I´m tired. Tired of waiting for something that will never come. Tired of letting you have that power over me. Tired of not being my own owner, nor owner of my reason.
The eyes can´t even be open, the lips are dry and cracked. The day goes back too night without I even noticing it. Everything that I can think about it´s you, only you and the tired I am for liking you. Everything is clear in my head, I know that you never looked at me the same way I look at you. And you have all the right to do so. You are much more than what I deserve. You are the living form of my ideal, but if you ask me I can´t even know right know if is like that or the other way around.
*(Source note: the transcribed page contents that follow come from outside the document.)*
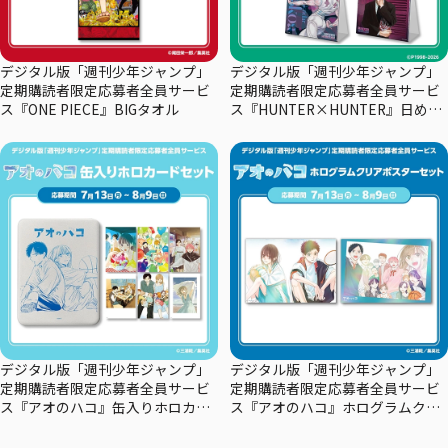
デジタル版「週刊少年ジャンプ」
デジタル版「週刊少年ジャンプ」
定期購読者限定応募者全員サービ
定期購読者限定応募者全員サービ
ス『ONE PIECE』BIGタオル
ス『HUNTER×HUNTER』日めく
りカレンダー
デジタル版「週刊少年ジャンプ」
デジタル版「週刊少年ジャンプ」
定期購読者限定応募者全員サービ
定期購読者限定応募者全員サービ
ス『アオのハコ』缶入りホロカー
ス『アオのハコ』ホログラムクリ
ドセット
アポスターセット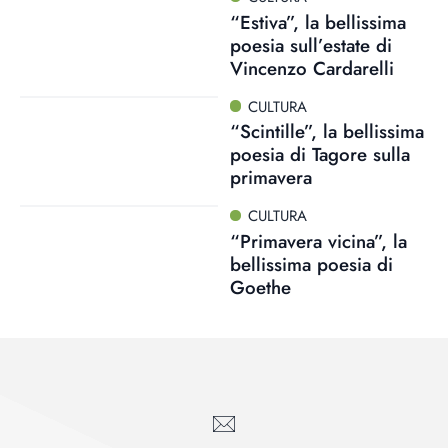
“Estiva”, la bellissima
poesia sull’estate di
Vincenzo Cardarelli
CULTURA
“Scintille”, la bellissima
poesia di Tagore sulla
primavera
CULTURA
“Primavera vicina”, la
bellissima poesia di
Goethe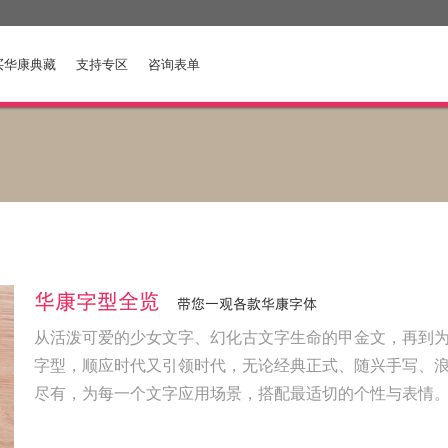
买华康典藏
支持专区
咨询表单
华康字型全览
带您一观各款华康字体
从活泼可爱的少女文字、幻化古文字生命的甲金文，再到为
字型，顺应时代又引领时代，无论经典正式、随兴手写、
尽有，为每一个文字应用场景，搭配最适切的个性与表情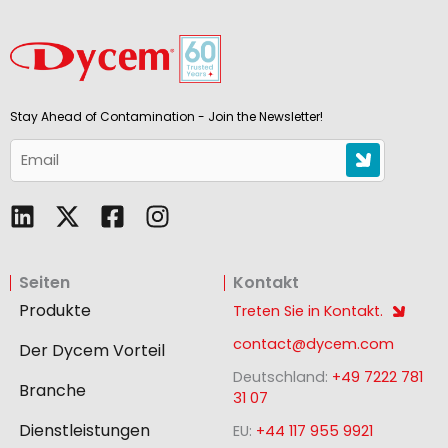
Stay Ahead of Contamination - Join the Newsletter!
L
F
I
i
a
n
n
c
s
Seiten
Kontakt
k
e
t
e
b
a
Produkte
Treten Sie in Kontakt.
d
o
g
contact@dycem.com
Der Dycem Vorteil
i
o
r
Deutschland:
+49 7222 781
n
k
a
Branche
31 07
-
m
Dienstleistungen
EU:
+44 117 955 9921
s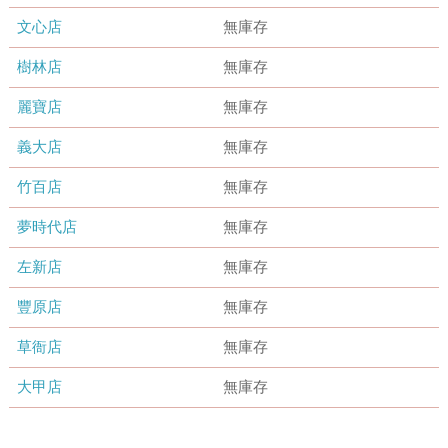
文心店
無庫存
樹林店
無庫存
麗寶店
無庫存
義大店
無庫存
竹百店
無庫存
夢時代店
無庫存
左新店
無庫存
豐原店
無庫存
草衙店
無庫存
大甲店
無庫存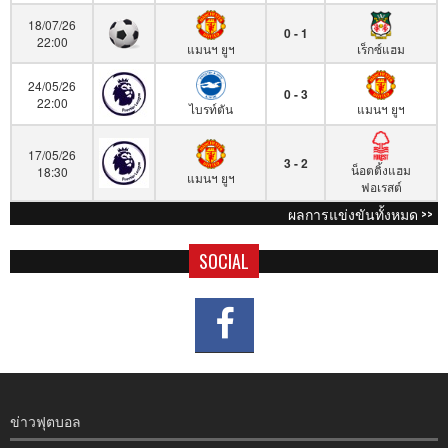
18/07/26
0 - 1
22:00
แมนฯ ยูฯ
เร็กซ์แฮม
24/05/26
0 - 3
22:00
ไบรท์ตัน
แมนฯ ยูฯ
17/05/26
3 - 2
น็อตติ้งแฮม
18:30
แมนฯ ยูฯ
ฟอเรสต์
ผลการแข่งขันทั้งหมด >>
SOCIAL
ข่าวฟุตบอล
I´m tired. It´s hard to deal with lost, and you are, even though you were never truly mine, my biggest one. I feel like leaving behind a big part of me. The part of me that leave me blushing like a little girl. A girl with dreams and hopes, ready to conquer the world, with you by my side. The part of me that steels smiles and tears in a uncontrolled way.
I´m so tired of pretending that I am alright, that you don´t matter to me, when I know you know the power you have over me.
It´s unthinkable seeing my life without you, and with you it´s impossible. I will never be happy with what I get from here. Any way out are full of pain.
I keep suffering, feeling your lost but you are not with me in that pain, you ignore and don´t even lose time thinking about me. Why should I? I´m tired.